++++ GIVEN DATA
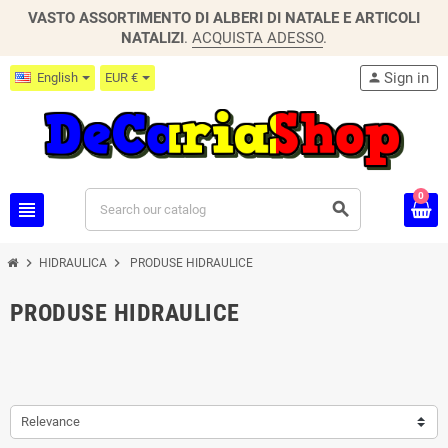
VASTO ASSORTIMENTO DI ALBERI DI NATALE E ARTICOLI
NATALIZI
.
ACQUISTA ADESSO
.
Sign in
English
EUR €
person
0
view_headline
search
chevron_right
chevron_right
HIDRAULICA
PRODUSE HIDRAULICE
PRODUSE HIDRAULICE
Relevance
++++++++
REQUIREMENT: Without any pictures, output the entries above exactly as they appear.

TASK RESULT:
VASTO ASSORTIMENTO DI ALBERI DI NATALE E ARTICOLI
NATALIZI
.
ACQUISTA ADESSO
.
Sign in
English
EUR €
person
0
view_headline
search
chevron_right
chevron_right
HIDRAULICA
PRODUSE HIDRAULICE
PRODUSE HIDRAULICE
Relevance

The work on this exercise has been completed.